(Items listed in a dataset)
__________________________________________________

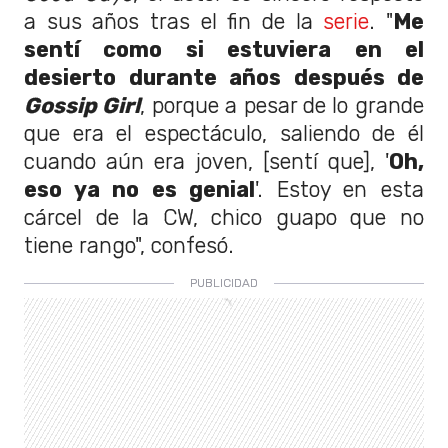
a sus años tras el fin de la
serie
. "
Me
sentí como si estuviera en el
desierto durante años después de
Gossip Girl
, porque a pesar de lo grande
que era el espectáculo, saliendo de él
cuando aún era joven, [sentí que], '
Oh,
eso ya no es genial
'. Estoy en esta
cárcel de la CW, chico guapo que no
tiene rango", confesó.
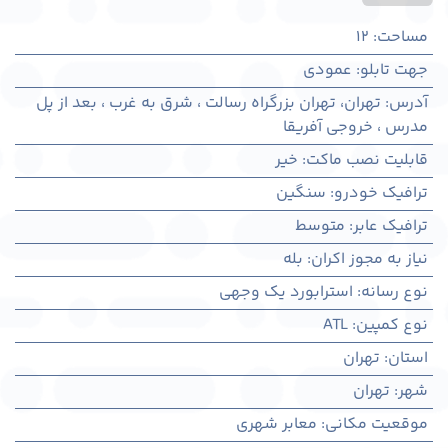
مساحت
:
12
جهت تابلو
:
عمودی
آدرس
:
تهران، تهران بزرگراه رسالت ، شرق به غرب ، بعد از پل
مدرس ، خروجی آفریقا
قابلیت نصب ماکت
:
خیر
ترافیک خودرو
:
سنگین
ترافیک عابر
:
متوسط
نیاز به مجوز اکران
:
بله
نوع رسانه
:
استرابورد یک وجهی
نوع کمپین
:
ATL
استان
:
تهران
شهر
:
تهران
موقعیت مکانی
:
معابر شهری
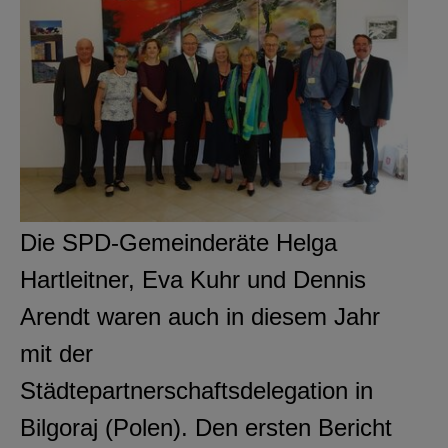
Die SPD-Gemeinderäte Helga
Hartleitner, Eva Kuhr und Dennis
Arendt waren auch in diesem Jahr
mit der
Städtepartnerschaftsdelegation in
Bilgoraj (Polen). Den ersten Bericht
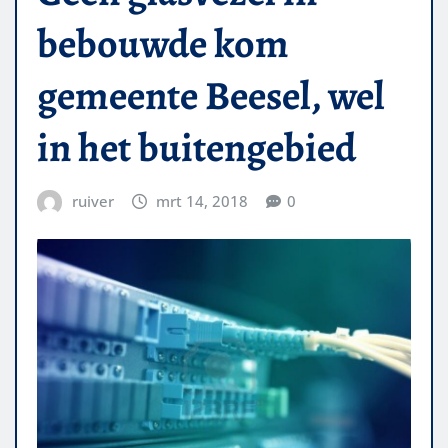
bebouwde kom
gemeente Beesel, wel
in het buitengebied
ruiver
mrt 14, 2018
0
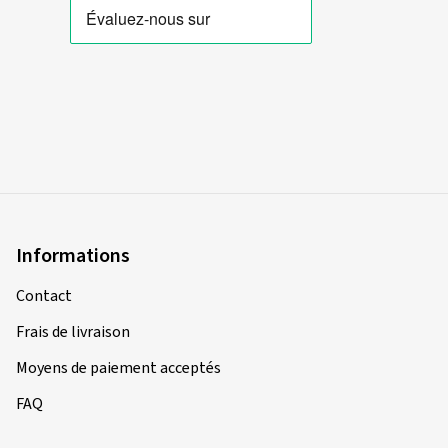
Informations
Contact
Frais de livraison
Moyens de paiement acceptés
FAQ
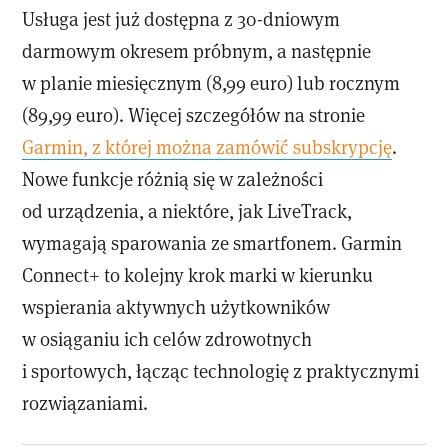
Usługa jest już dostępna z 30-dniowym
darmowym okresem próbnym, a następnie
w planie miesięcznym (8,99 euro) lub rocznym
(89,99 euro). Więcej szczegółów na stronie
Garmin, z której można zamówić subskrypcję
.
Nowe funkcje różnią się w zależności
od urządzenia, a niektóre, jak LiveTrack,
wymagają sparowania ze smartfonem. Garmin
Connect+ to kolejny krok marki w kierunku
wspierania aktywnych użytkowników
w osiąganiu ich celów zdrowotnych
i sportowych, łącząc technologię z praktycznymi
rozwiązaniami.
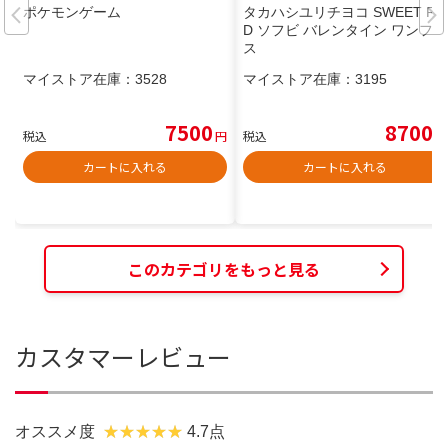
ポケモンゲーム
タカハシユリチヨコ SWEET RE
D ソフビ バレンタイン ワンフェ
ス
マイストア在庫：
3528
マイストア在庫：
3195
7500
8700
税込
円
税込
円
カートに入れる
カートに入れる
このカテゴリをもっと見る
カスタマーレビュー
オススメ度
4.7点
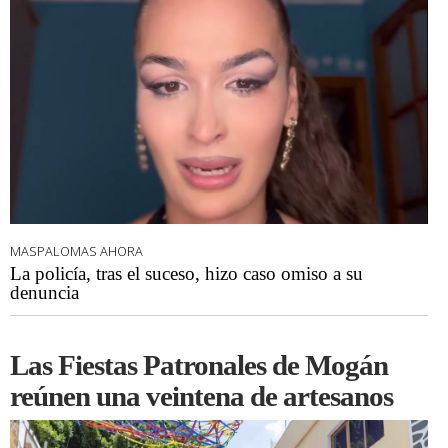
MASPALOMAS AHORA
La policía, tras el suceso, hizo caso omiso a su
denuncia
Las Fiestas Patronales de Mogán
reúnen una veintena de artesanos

__________________________________________________

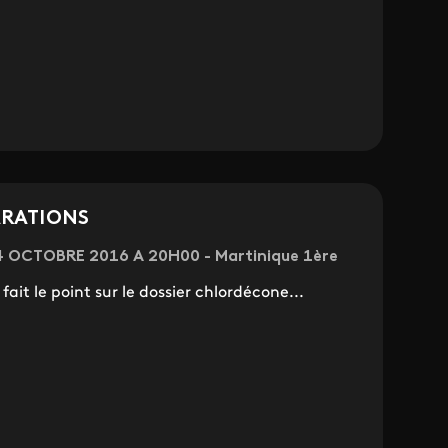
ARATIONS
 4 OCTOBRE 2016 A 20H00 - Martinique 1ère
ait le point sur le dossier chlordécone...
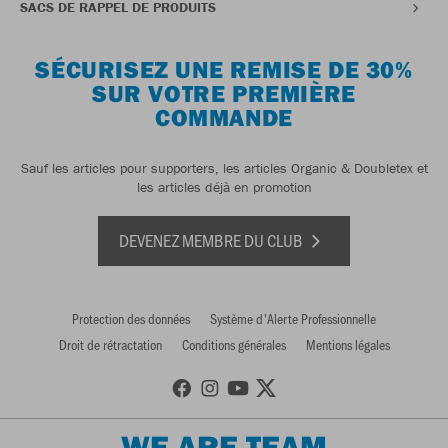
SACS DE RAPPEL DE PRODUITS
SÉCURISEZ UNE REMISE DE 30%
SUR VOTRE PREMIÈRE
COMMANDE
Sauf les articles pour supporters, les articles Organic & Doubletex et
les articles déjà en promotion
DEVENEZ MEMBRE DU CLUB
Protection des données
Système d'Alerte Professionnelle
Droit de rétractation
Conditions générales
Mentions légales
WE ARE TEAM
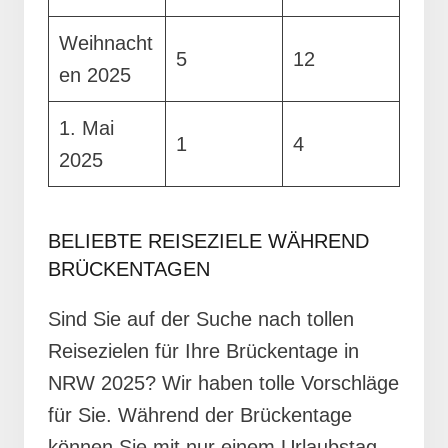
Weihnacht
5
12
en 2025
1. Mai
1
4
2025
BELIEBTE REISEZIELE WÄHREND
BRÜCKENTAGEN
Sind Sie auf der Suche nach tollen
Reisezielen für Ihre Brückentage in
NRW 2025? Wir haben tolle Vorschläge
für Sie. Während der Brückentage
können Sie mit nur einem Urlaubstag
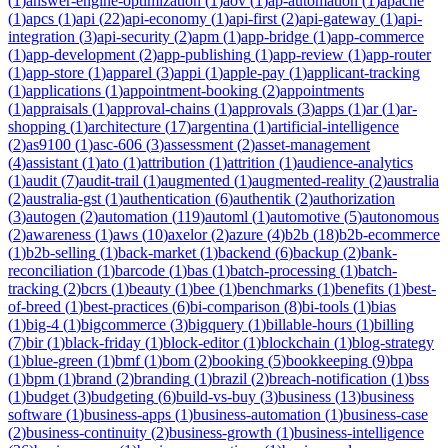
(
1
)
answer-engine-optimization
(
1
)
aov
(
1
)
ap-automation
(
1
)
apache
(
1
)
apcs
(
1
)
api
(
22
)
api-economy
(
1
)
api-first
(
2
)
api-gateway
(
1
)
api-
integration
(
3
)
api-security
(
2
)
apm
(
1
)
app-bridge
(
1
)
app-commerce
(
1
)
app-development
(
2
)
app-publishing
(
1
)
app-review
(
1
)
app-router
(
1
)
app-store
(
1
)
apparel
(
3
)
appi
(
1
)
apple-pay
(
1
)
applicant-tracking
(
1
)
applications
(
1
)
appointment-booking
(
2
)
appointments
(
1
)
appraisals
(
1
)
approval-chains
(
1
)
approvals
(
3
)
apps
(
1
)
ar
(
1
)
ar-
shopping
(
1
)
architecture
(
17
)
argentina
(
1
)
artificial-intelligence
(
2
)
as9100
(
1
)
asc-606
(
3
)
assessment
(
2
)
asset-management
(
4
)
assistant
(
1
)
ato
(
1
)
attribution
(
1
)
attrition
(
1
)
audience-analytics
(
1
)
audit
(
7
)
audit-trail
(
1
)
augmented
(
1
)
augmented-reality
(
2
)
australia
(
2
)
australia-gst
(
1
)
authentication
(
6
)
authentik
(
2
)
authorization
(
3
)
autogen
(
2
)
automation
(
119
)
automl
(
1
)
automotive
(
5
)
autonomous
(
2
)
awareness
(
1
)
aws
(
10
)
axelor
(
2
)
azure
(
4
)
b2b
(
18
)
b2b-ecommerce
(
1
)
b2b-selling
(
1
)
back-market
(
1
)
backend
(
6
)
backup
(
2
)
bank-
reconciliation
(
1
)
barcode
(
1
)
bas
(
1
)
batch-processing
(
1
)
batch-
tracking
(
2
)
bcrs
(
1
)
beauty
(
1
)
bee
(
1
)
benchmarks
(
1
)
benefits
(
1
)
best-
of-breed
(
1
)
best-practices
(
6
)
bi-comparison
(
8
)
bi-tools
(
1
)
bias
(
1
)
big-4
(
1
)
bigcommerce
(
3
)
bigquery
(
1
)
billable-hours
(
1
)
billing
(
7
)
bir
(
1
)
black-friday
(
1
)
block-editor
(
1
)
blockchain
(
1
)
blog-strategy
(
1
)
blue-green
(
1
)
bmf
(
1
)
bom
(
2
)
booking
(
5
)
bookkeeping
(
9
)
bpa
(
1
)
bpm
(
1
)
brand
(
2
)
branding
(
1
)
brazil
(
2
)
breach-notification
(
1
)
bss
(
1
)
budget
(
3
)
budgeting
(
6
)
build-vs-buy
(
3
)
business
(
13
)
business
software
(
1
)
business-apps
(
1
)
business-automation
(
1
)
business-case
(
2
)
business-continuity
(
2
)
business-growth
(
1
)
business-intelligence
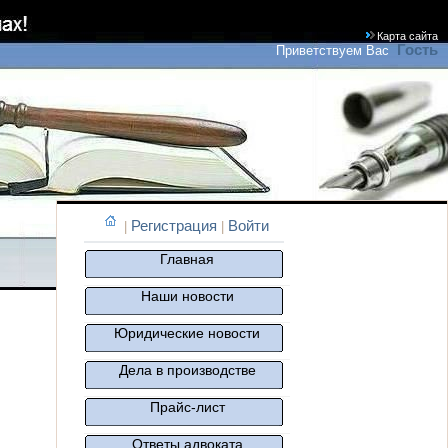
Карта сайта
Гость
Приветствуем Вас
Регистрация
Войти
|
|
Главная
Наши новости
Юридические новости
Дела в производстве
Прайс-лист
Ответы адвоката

__________________________________________________

Nothing but the lines above from the one that has "a sus años tras el fin de la" down to the one that has "darmowym okresem próbnym, a następnie" belongs in the answer, copied exactly, without pictures.

** Problem solution **
a sus años tras el fin de la
serie
. "
Me
sentí como si estuviera en el
desierto durante años después de
Gossip Girl
, porque a pesar de lo grande
que era el espectáculo, saliendo de él
cuando aún era joven, [sentí que], '
Oh,
eso ya no es genial
'. Estoy en esta
cárcel de la CW, chico guapo que no
tiene rango", confesó.
مساحت
:
12
جهت تابلو
:
عمودی
آدرس
:
تهران، تهران بزرگراه رسالت ، شرق به غرب ، بعد از پل
مدرس ، خروجی آفریقا
قابلیت نصب ماکت
:
خیر
ترافیک خودرو
:
سنگین
ترافیک عابر
:
متوسط
نیاز به مجوز اکران
:
بله
نوع رسانه
:
استرابورد یک وجهی
نوع کمپین
:
ATL
استان
:
تهران
شهر
:
تهران
موقعیت مکانی
:
معابر شهری
Die SPD-Gemeinderäte Helga
Hartleitner, Eva Kuhr und Dennis
Arendt waren auch in diesem Jahr
mit der
Städtepartnerschaftsdelegation in
Bilgoraj (Polen). Den ersten Bericht
bebouwde kom
gemeente Beesel, wel
in het buitengebied
ruiver
mrt 14, 2018
0
Informations
Contact
Frais de livraison
Moyens de paiement acceptés
FAQ
Usługa jest już dostępna z 30-dniowym
darmowym okresem próbnym, a następnie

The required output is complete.